[[ RECORDS, beginning ]]

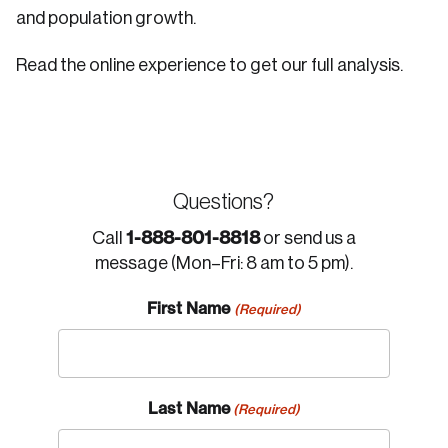
and population growth.
Read the online experience to get our full analysis.
Questions?
1-888-801-8818
Call
or send us a
message (Mon–Fri: 8 am to 5 pm).
First Name
(Required)
Last Name
(Required)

[[ RECORDS, end ]]

* [PROBLEM DETAILS] All of the records need to be reproduced exactly, with each picture omitted.

* [ANSWER FOR THE TASK]
and population growth.
Read the online experience to get our full analysis.
Questions?
1-888-801-8818
Call
or send us a
message (Mon–Fri: 8 am to 5 pm).
First Name
(Required)
Last Name
(Required)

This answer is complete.